The two sides reported the death of at least 10 soldiers and civilians on Monday (17 August) – the bloodiest 24-hour span in more than a month – sparking international condemnation and fears of a return to all-out war.
UN Secretary-General Ban Ki-moon said he was “seriously alarmed” by Monday’s death toll.
The clashes concluded a restless week in the former Soviet nation, that saw the number of rocket and heavy artillery fire exchanges escalate sharply, seemingly without explanation.
The militias have been trying to seize a road linking their capital, Donetsk, with Mariupol — a southeastern port held by the government and responsible for exporting much of the industrial region’s factory output.
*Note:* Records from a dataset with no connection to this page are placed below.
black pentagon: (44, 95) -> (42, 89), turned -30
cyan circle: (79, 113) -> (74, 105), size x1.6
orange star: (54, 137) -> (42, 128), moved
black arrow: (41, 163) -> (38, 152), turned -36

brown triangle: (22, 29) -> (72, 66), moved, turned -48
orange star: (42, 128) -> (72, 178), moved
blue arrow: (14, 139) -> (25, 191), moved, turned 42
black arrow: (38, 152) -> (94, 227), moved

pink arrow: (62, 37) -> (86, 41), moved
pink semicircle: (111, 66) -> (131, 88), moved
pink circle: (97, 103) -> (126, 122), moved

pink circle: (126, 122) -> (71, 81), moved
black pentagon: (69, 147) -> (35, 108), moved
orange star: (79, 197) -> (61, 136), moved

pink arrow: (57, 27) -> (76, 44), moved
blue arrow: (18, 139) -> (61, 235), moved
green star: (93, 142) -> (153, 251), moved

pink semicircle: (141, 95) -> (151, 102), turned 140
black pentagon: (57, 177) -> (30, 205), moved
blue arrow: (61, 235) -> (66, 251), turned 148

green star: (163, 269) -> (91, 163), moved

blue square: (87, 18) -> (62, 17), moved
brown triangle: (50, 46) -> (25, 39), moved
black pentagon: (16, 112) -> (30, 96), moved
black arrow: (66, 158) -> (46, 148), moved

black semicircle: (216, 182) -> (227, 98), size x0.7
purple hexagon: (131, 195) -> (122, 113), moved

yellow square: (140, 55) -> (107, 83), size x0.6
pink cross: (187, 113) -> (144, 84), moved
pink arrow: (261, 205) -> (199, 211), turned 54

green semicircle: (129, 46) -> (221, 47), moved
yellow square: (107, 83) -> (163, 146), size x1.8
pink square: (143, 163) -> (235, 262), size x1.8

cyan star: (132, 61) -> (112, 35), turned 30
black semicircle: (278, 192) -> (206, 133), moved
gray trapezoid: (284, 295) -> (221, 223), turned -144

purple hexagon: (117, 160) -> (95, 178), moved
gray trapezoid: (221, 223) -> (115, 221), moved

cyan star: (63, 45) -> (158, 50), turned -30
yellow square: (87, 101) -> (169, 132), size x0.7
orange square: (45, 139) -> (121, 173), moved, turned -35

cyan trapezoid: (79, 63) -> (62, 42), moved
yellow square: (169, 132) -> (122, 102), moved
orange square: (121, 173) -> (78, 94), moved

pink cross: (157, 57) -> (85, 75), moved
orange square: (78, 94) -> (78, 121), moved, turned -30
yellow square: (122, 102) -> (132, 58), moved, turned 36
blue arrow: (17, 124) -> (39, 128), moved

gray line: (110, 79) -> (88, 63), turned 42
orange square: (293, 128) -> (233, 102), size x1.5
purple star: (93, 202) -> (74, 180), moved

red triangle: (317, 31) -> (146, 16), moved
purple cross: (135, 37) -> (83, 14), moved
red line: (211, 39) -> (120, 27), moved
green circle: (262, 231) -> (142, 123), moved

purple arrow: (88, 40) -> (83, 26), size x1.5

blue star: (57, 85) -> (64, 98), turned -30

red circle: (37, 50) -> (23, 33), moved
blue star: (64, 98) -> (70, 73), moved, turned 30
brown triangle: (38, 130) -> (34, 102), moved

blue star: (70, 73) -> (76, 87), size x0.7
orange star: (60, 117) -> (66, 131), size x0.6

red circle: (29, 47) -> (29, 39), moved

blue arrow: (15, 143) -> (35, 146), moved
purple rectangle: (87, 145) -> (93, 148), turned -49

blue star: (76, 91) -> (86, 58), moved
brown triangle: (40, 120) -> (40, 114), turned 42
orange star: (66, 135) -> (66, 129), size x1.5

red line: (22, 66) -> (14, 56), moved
Mariupol also provides a land bridge between eastern rebel territories and the Crimea peninsula that Russia seized from Ukraine in March 2014.
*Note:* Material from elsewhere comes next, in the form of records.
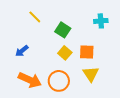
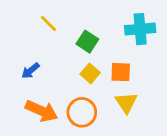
cyan cross: (101, 21) -> (140, 29), size x1.5

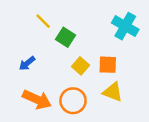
cyan cross: (140, 29) -> (125, 26), turned 35
green square: (87, 42) -> (66, 37), moved
yellow triangle: (126, 103) -> (113, 92), turned -35

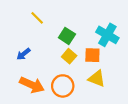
cyan cross: (125, 26) -> (107, 35), moved
green square: (66, 37) -> (67, 36), moved

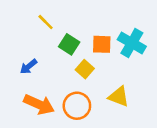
green square: (67, 36) -> (69, 44), moved
orange square: (92, 55) -> (102, 44), moved

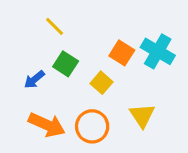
green square: (69, 44) -> (66, 64), moved
orange square: (102, 44) -> (122, 53), turned 30
yellow triangle: (119, 97) -> (142, 115), turned 35

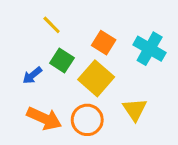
orange square: (122, 53) -> (104, 43), moved
yellow square: (101, 83) -> (96, 78), size x1.6

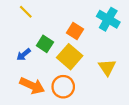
yellow line: (52, 25) -> (26, 12), moved
cyan cross: (150, 49) -> (108, 19), moved
yellow triangle: (135, 110) -> (107, 67), moved

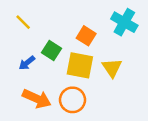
yellow line: (26, 12) -> (23, 22), moved
yellow square: (70, 57) -> (80, 65), turned -30
yellow triangle: (107, 67) -> (112, 68), moved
But Monday’s deaths were reported in strikes across the war zone.
The worrying development sparked a new diplomatic flare-up between Moscow – which firmly denies either arming or funding the revolt – and Western powers who want to prop up Kyiv’s new pro-European leaders against what they view as Russian aggression.
“There can be no mistake as to who is responsible – Russia and the separatists are launching these attacks, just as they escalated the conflict last August,” US State Department spokesman John Kirby told reporters.
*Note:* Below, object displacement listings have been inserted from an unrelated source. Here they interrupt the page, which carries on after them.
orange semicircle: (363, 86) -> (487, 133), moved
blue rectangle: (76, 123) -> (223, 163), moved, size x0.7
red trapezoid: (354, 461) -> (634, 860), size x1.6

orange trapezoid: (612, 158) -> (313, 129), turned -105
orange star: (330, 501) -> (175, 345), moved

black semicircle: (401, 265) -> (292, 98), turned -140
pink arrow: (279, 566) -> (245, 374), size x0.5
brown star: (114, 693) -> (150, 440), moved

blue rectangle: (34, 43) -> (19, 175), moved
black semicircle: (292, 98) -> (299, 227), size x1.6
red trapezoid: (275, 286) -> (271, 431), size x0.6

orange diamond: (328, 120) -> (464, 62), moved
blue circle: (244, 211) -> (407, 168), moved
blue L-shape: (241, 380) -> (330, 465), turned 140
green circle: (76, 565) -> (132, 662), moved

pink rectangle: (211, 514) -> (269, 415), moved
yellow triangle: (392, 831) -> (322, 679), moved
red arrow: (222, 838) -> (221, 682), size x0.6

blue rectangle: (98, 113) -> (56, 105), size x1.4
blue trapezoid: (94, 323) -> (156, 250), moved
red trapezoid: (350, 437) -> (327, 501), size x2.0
He appeared to be referring to Ukraine’s loss of hundreds of soldiers who were surrounded by a far more heavily-armed militia force in the eastern town of Ilovaysk a year ago.
Russian Foreign Minister Sergei Lavrov said the recent rise of attacks signalled the imminent launch of a Kyiv offensive on the separatist-controlled regions.
“We are concerned by the course of events in recent days which very strongly resembles the preparation for more military action,” Lavrov said.
NATO expressed similar concerns ““We are extremely concerned about the recent escalation of violence in eastern Ukraine,” Deputy Spokesperson Carmen Romero told EurActiv.
“We continue to follow the situation very closely. We call on all sides to uphold their responsibility to work for peace and avoid further destabilisation,” she added.
Separatist attacks have often dropped off in the wake of Western condemnation of Russia — which allegedly directs most rebel campaigns – as it faces the threat of even sterner economic sanctions.
The United Nations believes the conflict – sparked by the February 2014 toppling of a Moscow-backed leadership – has killed more than 6,800 people and driven 1.4 million from their homes.
The leaders of Germany, France, Russia and Ukraine gave their support to a deal to end fighting in eastern Ukraine, following 17-hour long negotiations in the Belarussian capital Minsk on 12 February.
The four leaders committed to respecting Ukraine's sovereignty and territorial integrity, according to a joint declaration.
Western leaders are closely observing the implementation of the Minsk agreement.
On 2 March, European leaders said that they agreed that the OSCE needed a broader role as observers of the ceasefire, and weapons removal.
Ukraine has asked the EU to dispatch an EU-led Security and Defence (CSDP) mission to Donbas.